# Fall and future river plans



## oarboatman (Jul 20, 2006)

Well this year has been a bust for boating days as an injury in early May took out my Spleen and canceled our Pre-season MFS trip. August has been dominated by a bathroom remodel but the fall is coming fast the looking up. 

I am looking forward to 3-4 more Rogue trips and a Lower salmon or possibly a Cat trip. The prospect of weather that does not make everyone shutter at the sight of the first rays of sun is exciting. 

We are looking forward to getting to use the Seek-Outside 12man Tips and wood stove to stave off any foul weather as we just go to use it on one trip before I got benched. 

I started researching logistics for a North Slope Trip for next year and it looks like this will be the excuse to invest in a couple of packrafts. The cost savings of not taking traditional rafts will easily pay for the new toys and the upper Chetco has been on the list for a few years now. 

Another Illinois Season is approaching and I am looking foward to having Green Wall back in our life. Please send more snow and rain this year as we are certainly overdue. 

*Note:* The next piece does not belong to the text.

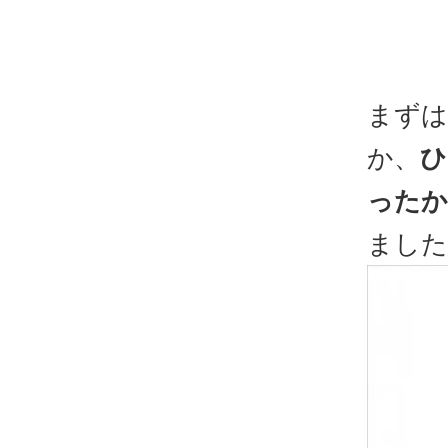
まずは
か、
ひ
ったか
ました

What plans do you have for the fall and future?


----------



## Learch (Jul 12, 2010)

September 20th-21st doing the Tieton, a month later an annual Deschutes trip (just in Maupin, camp near town) and hopefully do some Upper Clackamas winter runs in. 
For 2015 I'd like to hit the Rogue in the summer months, take my wife and kids on the Deschutes for an overnight trip, maybe the Grande Ronde with them, maybe even a Rogue trip with the wife and no kids. My daughter will be 4, and my son will be 7. 
I need to hit the White Salmon again too. Maybe the Owyhee will be runnable this season? Haven't done that one since I was 13 or 14...


----------



## k2andcannoli (Feb 28, 2012)

Well ive been off the river for almost two months because of work away from home and me having broke my frame last time out. However those days are about to be behind me, my new bomber frame gets here this week. Saturday and Sunday we got the first annual Savage River Festival, which is paying homage to the 87 slalom worlds which were held on the savage and are again being held in Garrett County, MD at the recirculating course (ASCI). Then there's that little gem called the Gauley River...over and over and over...then Gauley Fest which for me is about drinking and running shit on air mattresses. I hope to row the upper yough before it gets really cold, with the almost certain swims it could get a bit nippy. The upper could possibly be a first rowed decent! No idea how to check that other then keep mentioning it until someone refutes me.


----------



## lmyers (Jun 10, 2008)

Desolation launch on the 10th. Hoping to go down Whiterock Canyon when the leaves are changing....also would like to float Labyrinth before ice over....plus laps on the Arkansas will continue until ice forms (usually around Thanksgiving). Would like to go south for the Salt or Gila this winter.


----------